Globin transcript levels are dependent on STAT5 repressor activity. Embryos were injected with a control morpholino or the STAT5 morpholino (STAT5 MO) and, in addition, 1 ng RNA encoding STAT5-EnR, or RNA encoding lacZ as a control. Embryos were harvested at stage 24-25 and RNA processed for quantitative RT-PCR assays. Each independent sample consisted of a pool of 50 embryos. The median of each sample was normalized to its respective ODC control, and the median average from 4 independent experiments was graphed as fold change in RNA expression. Error bars indicate standard error of the mean. The asterisk indicates that the change in α-globin transcript levels comparing control injected and STAT5 MO injected (first and second samples) is statistically significant (P < .001). The double asterisk indicates that the rescue with STAT5-EnR RNA compared to MO co-injected with lacZ RNA (second and third samples) is statistically significant (P < .03).

Figure 6.

STAT5 activity can interact with FGF signaling in Xenopus embryos. Shown are representative embryos fixed and stained with benzidine to detect differentiated globin-expressing erythroid cells. Embryos had been injected into both blastomeres at the 2-cell stage with RNA encoding (A) lacZ as a control, (B) STAT5-EnR, (C) STAT5-VP16, (D) eFGF, (E) the dominant-negative FGFR isoform XFD, (F) eFGF + STAT5-EnR, (G) STAT5-VP16 + XFD. Benzidine-positive blood islands are indicated by the black arrows. Note that STAT5-VP16 and eFGF each inhibit VBI development (C-D).
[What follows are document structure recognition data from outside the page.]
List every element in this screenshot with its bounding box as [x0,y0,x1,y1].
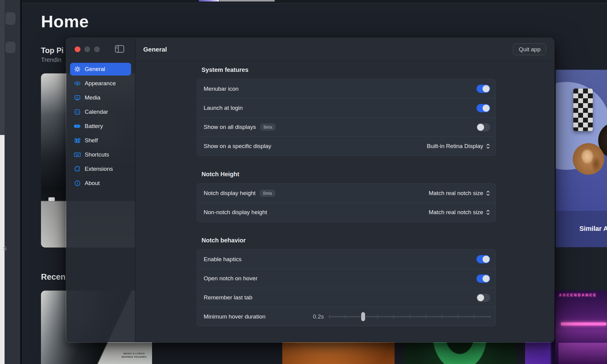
row-control: 0.2s [313,312,490,321]
setting-label: Open notch on hover [204,275,257,282]
beta-badge: Beta [260,190,275,197]
open-notch-on-hover-toggle[interactable] [476,275,490,283]
slider-tick [393,315,394,318]
top-picks-heading: Top Pi [41,46,64,55]
background-sidebar-button[interactable] [5,42,15,53]
stepper-chevrons-icon[interactable] [486,190,490,197]
section-title: Notch Height [202,171,496,178]
setting-label: Remember last tab [204,294,253,301]
non-notch-display-height-stepper[interactable]: Match real notch size [429,209,490,216]
zoom-button[interactable] [94,46,100,52]
row-control [476,104,490,112]
clipped-progress-strip [219,0,275,2]
close-button[interactable] [75,46,80,52]
quit-app-button[interactable]: Quit app [513,43,546,55]
row-control [476,294,490,302]
poster-logo-badge [48,197,55,201]
setting-label: Enable haptics [204,256,242,263]
slider-thumb[interactable] [361,312,365,321]
sidebar-item-label: Battery [85,123,103,130]
toggle-knob [483,85,490,92]
settings-card: Menubar iconLaunch at loginShow on all d… [197,79,496,156]
sidebar-item-label: Appearance [85,80,116,87]
setting-label: Non-notch display height [204,209,267,216]
row-control: Match real notch size [429,190,490,197]
similar-artists-card[interactable]: Similar Artists M [556,70,607,247]
eye-icon [74,80,81,87]
enable-haptics-toggle[interactable] [476,255,490,263]
menubar-icon-toggle[interactable] [476,85,490,93]
media-icon [74,94,81,101]
shelf-icon [74,137,81,144]
sidebar-item-media[interactable]: Media [70,91,131,104]
stepper-value: Match real notch size [429,209,483,216]
stepper-value: Built-in Retina Display [427,143,483,150]
settings-row-open-notch-on-hover: Open notch on hover [197,269,496,288]
sidebar-item-extensions[interactable]: Extensions [70,163,131,175]
artist-photo[interactable] [573,143,604,175]
slider-value: 0.2s [313,313,324,320]
chess-movie-poster [573,89,593,131]
slider-tick [329,315,330,318]
setting-label: Minimum hover duration [204,313,266,320]
settings-section-notch-behavior: Notch behaviorEnable hapticsOpen notch o… [197,237,496,326]
minimize-button[interactable] [84,46,90,52]
toggle-knob [477,294,484,301]
screen: s Home Top Pi Trendin Recen MUSIC & LYRI… [0,0,607,364]
slider-tick [474,315,474,318]
settings-row-minimum-hover-duration: Minimum hover duration0.2s [197,307,496,326]
settings-row-non-notch-display-height: Non-notch display heightMatch real notch… [197,203,496,222]
slider-tick [426,315,426,318]
minimum-hover-duration-slider[interactable] [329,312,490,321]
sidebar-item-calendar[interactable]: Calendar [70,106,131,118]
sidebar-item-label: Calendar [85,109,108,115]
settings-section-notch-height: Notch HeightNotch display heightBetaMatc… [197,171,496,222]
info-icon [74,180,81,187]
slider-tick [409,315,410,318]
page-title: Home [41,12,89,31]
settings-card: Notch display heightBetaMatch real notch… [197,183,496,222]
settings-scroll-area: System featuresMenubar iconLaunch at log… [135,61,554,342]
slider-tick [442,315,442,318]
show-on-all-displays-toggle[interactable] [476,123,490,131]
settings-sidebar: GeneralAppearanceMediaCalendarBatteryShe… [66,38,135,342]
stepper-chevrons-icon[interactable] [486,209,490,216]
calendar-icon [74,108,81,116]
battery-icon [74,123,81,130]
sidebar-item-about[interactable]: About [70,177,131,190]
row-control [476,255,490,263]
beta-badge: Beta [260,123,276,131]
toggle-knob [483,275,490,282]
setting-label: Launch at login [204,105,243,111]
settings-section-system-features: System featuresMenubar iconLaunch at log… [197,66,496,156]
sidebar-item-shortcuts[interactable]: Shortcuts [70,148,131,161]
sidebar-item-battery[interactable]: Battery [70,120,131,133]
sidebar-item-label: Shortcuts [85,151,109,158]
background-app-sidebar: s [5,0,20,364]
background-window-edge-top [0,0,5,135]
recent-heading: Recen [41,272,66,282]
keyboard-icon [74,151,81,158]
sidebar-item-label: Shelf [85,137,98,144]
setting-label: Notch display height [204,190,256,197]
sidebar-toggle-icon[interactable] [115,45,124,53]
settings-header: General Quit app [135,38,554,61]
slider-tick [345,315,346,318]
launch-at-login-toggle[interactable] [476,104,490,112]
similar-artists-label: Similar Artists [579,225,607,233]
sidebar-item-shelf[interactable]: Shelf [70,134,131,147]
show-on-a-specific-display-stepper[interactable]: Built-in Retina Display [427,143,490,150]
settings-sidebar-list: GeneralAppearanceMediaCalendarBatteryShe… [70,63,131,190]
toggle-knob [483,256,490,263]
row-control [476,85,490,93]
stepper-chevrons-icon[interactable] [486,143,490,150]
sidebar-item-appearance[interactable]: Appearance [70,77,131,90]
settings-row-notch-display-height: Notch display heightBetaMatch real notch… [197,184,496,203]
hover-duration-slider-group: 0.2s [313,312,490,321]
sidebar-item-general[interactable]: General [70,63,131,76]
background-sidebar-button[interactable] [5,12,15,25]
notch-display-height-stepper[interactable]: Match real notch size [429,190,490,197]
remember-last-tab-toggle[interactable] [476,294,490,302]
trending-subheading: Trendin [41,56,61,63]
settings-row-show-on-all-displays: Show on all displaysBeta [197,117,496,136]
Restoring STAT5 repressor activity by STAT5-EnR is sufficient to rescue at least partially the repressive effect of eFGF (F), while XFD is unable to rescue VBI development that is repressed by STAT5-VP16 (G). Views are lateral with anterior to the left. The patterns shown were reproducible in at least 3 independent experiments. The embryos shown here are most representative of the staining patterns from one experiment representing the phenotype of (n) embryos: A, 12 of 19; B, 14 of 27; C, 12 of 12; D, 8 of 19; E, 23 of 26; F, 18 of 32; G, 21 of 29. (H) Shown is a representative Northern blot probed for RNA encoding embryonic α-globin (top panel) or as a loading control, the same blot reprobed for the housekeeping gene EF-1α (bottom panel). Samples are derived from pools of at least 25 embryos that had been injected with RNA encoding (1) lacZ as a control, (2) STAT5-VP16, (3) STAT5-EnR, (4) eFGF, (5) XFD, (6) eFGF + STAT5-EnR, (7) XFD + STAT5-VP16. Note that STAT5 repressor activity rescues much of the inhibition of globin transcription by eFGF (lane 6), while STAT5-VP16 is still partially repressive even in the presence of XFD (lane 7).

Figure 7.

Expression of an activated FGF receptor results in increased phosphorylation of STAT5 in Xenopus embryos. Shown are representative Western blotting experiments on samples that had been immunoprecipitated with antibodies specific for the myc epitope (M) or equivalent samples that were processed similarly using an isotype-matched control antibody (C). Lysates were derived from pools of 20 stage 12 embryos that had been injected with RNA encoding LacZ as a control (lanes 1, 2), myc-tagged xSTAT5 (myc STAT5, lanes 3, 4), the constitutively activate isoform of the FGFR1 (torso) + myc-STAT5 (myc S5, lanes 5, 6), eFGF + myc STAT5 (lanes 7, 8), myc-STAT5 + the dominant-negative FGFR1 (XFD, lanes 9, 10), or the constitutively active isoform of the FGFR1 (torso) alone (lanes 11, 12). Blotted samples were probed sequentially using antibodies for total STAT5 protein (top panel), STAT5 phosphorylated specifically at tyrosine 695 (P-STAT5, middle panel), or total myc-tagged proteins (myc, bottom panel). The phospho-STAT5 levels are increased over baseline upon expression of torso (arrow in lane 6), although the baseline levels of phospho-STAT5 are not reduced in the presence of XFD.